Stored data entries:
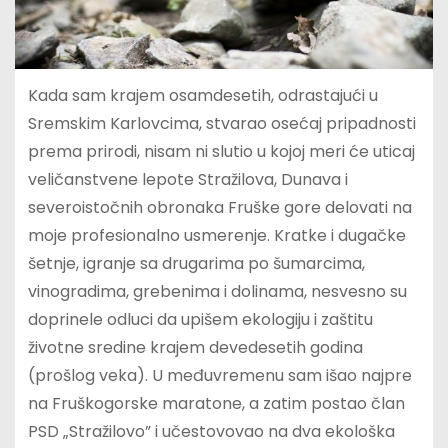
Kada sam krajem osamdesetih, odrastajući u
Sremskim Karlovcima, stvarao osećaj pripadnosti
prema prirodi, nisam ni slutio u kojoj meri će uticaj
veličanstvene lepote Stražilova, Dunava i
severoistočnih obronaka Fruške gore delovati na
moje profesionalno usmerenje. Kratke i dugačke
šetnje, igranje sa drugarima po šumarcima,
vinogradima, grebenima i dolinama, nesvesno su
doprinele odluci da upišem ekologiju i zaštitu
životne sredine krajem devedesetih godina
(prošlog veka). U međuvremenu sam išao najpre
na Fruškogorske maratone, a zatim postao član
PSD „Stražilovo” i učestovovao na dva ekološka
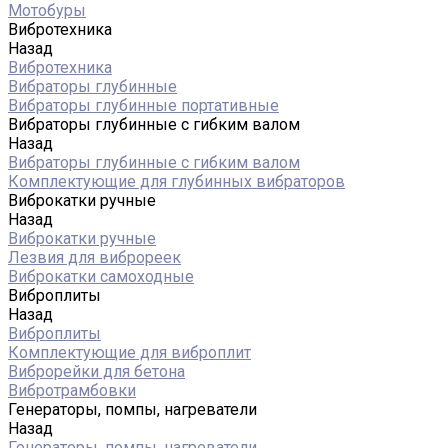
Мотобуры
Вибротехника
Назад
Вибротехника
Вибраторы глубинные
Вибраторы глубинные портативные
Вибраторы глубинные с гибким валом
Назад
Вибраторы глубинные с гибким валом
Комплектующие для глубинных вибраторов
Виброкатки ручные
Назад
Виброкатки ручные
Лезвия для виброреек
Виброкатки самоходные
Виброплиты
Назад
Виброплиты
Комплектующие для виброплит
Виброрейки для бетона
Вибротрамбовки
Генераторы, помпы, нагреватели
Назад
Генераторы, помпы, нагреватели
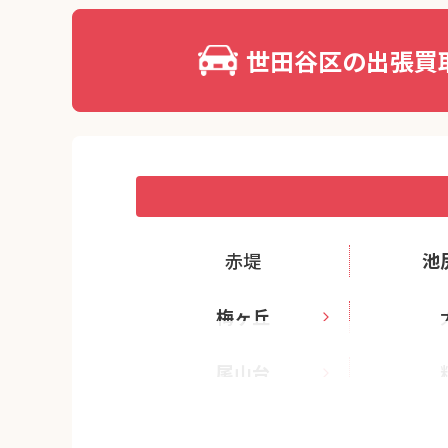
世田谷区の出張買
赤堤
池
梅ヶ丘
尾山台
上祖師谷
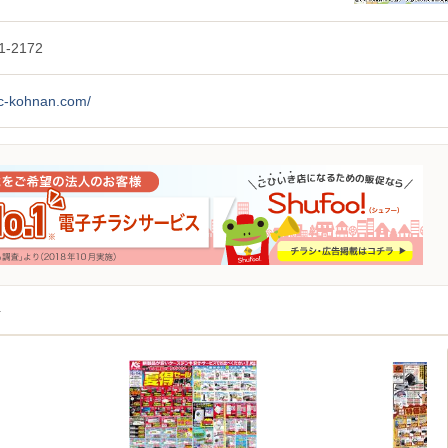
1-2172
hc-kohnan.com/
店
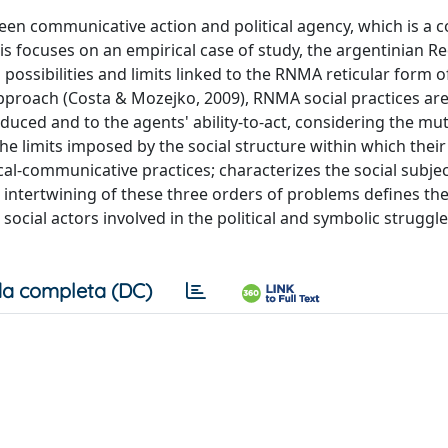
een communicative action and political agency, which is a c
sis focuses on an empirical case of study, the argentinian R
ossibilities and limits linked to the RNMA reticular form of
 approach (Costa & Mozejko, 2009), RNMA social practices ar
duced and to the agents' ability-to-act, considering the mu
he limits imposed by the social structure within which their
cal-communicative practices; characterizes the social subje
e intertwining of these three orders of problems defines the
ocial actors involved in the political and symbolic struggle
a completa (DC)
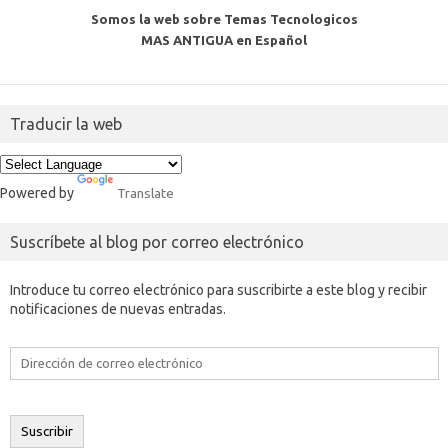
Somos la web sobre Temas Tecnologicos
MAS ANTIGUA en Español
Traducir la web
Powered by
Translate
Suscríbete al blog por correo electrónico
Introduce tu correo electrónico para suscribirte a este blog y recibir
notificaciones de nuevas entradas.
Dirección
de
correo
electrónico
Suscribir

> Exercise
The answer consists of the lines above that include the word "correo", each copied exactly.

> Answer to the problem
Suscríbete al blog por correo electrónico
Introduce tu correo electrónico para suscribirte a este blog y recibir
correo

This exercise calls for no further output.